MOYENS DE LUTTE, PREVENTION DU RISQUE Moyens de lutte : Pour lutter contre la rage, des largages aériens d’appâts congelés contenant un vaccin antirabique ont permis d’éradiquer cette maladie de France. Contre l’échinocoque il n’y a pas de vaccin. Le seul vermifuge efficace est le praziquantel (Droncit ; Drontal) ; les autres vermifuges sont inefficaces. Et même ce médicament ne tue pas les œufs que les vers contiennent ; les vers évacués, mêmes tués par l’antiparasitaire, restent donc dangereux par les œufs qu’ils répandent. Une campagne de largage d’appâts contenant des vermifuges serait très coûteuse, son efficacité serait en outre réduite dans le temps car la réinfection possible des renards impose des traitements réguliers à intervalle de 5 à 6 semaines, elle serait surtout limitée par la réintroduction de renards infectés des zones non traitées.

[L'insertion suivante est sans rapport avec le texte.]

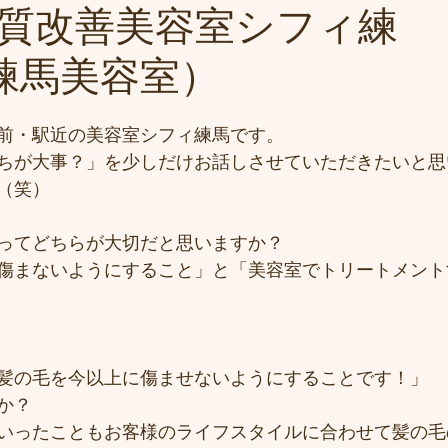
質改善美容室シフィ練
i(練馬美容室）
前・駅近の美容室シフィ練馬です。
ちが大事？」を少しだけお話しさせていただきたいと思
（笑）
ってどちらが大切だと思いますか？
傷まないようにすること」と「美容室でトリートメント
髪の毛を今以上に傷ませないようにすることです！」
か？
いったこともお客様のライフスタイルに合わせて髪の毛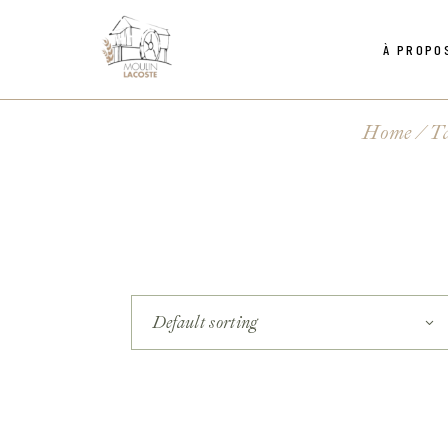
À PROPO
Politique de confidentialité
Grains
Équipe
s
Mélanges et Aut
Moulins
Home
Ta
Politique de confidentialité
Grains
Équipe
s
Mélanges et Aut
Moulins
Default sorting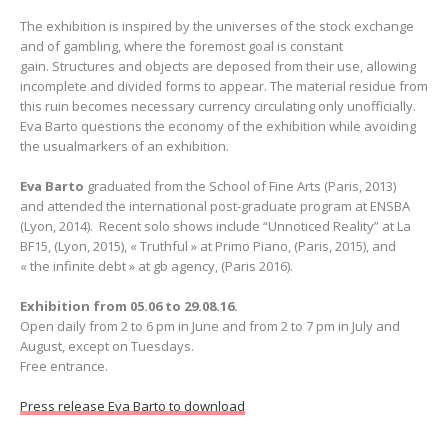
The exhibition is inspired by the universes of the stock exchange
and of gambling, where the foremost goal is constant
gain. Structures and objects are deposed from their use, allowing
incomplete and divided forms to appear. The material residue from
this ruin becomes necessary currency circulating only unofficially.
Eva Barto questions the economy of the exhibition while avoiding
the usualmarkers of an exhibition.
Eva Barto
graduated from the School of Fine Arts (Paris, 2013)
and attended the international post-graduate program at ENSBA
(Lyon, 2014). Recent solo shows include “Unnoticed Reality” at La
BF15, (Lyon, 2015), « Truthful » at Primo Piano, (Paris, 2015), and
« the infinite debt » at gb agency, (Paris 2016).
Exhibition from 05.06 to 29.08.16.
Open daily from 2 to 6 pm in June and from 2 to 7 pm in July and
August, except on Tuesdays.
Free entrance.
Press release Eva Barto to download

C’est ce qui a été montré par une étude pilote en Allemagne du sud. Cette solution impliquerait des largages plus nombreux, plus réguliers et pendant une période de temps plus que pour les vaccins contre la rage, et une très large couverture du territoire, jusqu’aux zones totalement indemnes... Vermifuger au moins les chiens tous les deux ou trois mois est vivement conseillé et semble une mesure plus efficace, à condition d’utiliser le praziquantel (plus cher que les vermifuges habituels…) et de veiller soigneusement à la destruction des excréments du chien traité dans les jours qui suivent. Les certitudes -
L’échinocoque
ne passe pas directement d’un renard à un autre ou à un chien ou à un chat.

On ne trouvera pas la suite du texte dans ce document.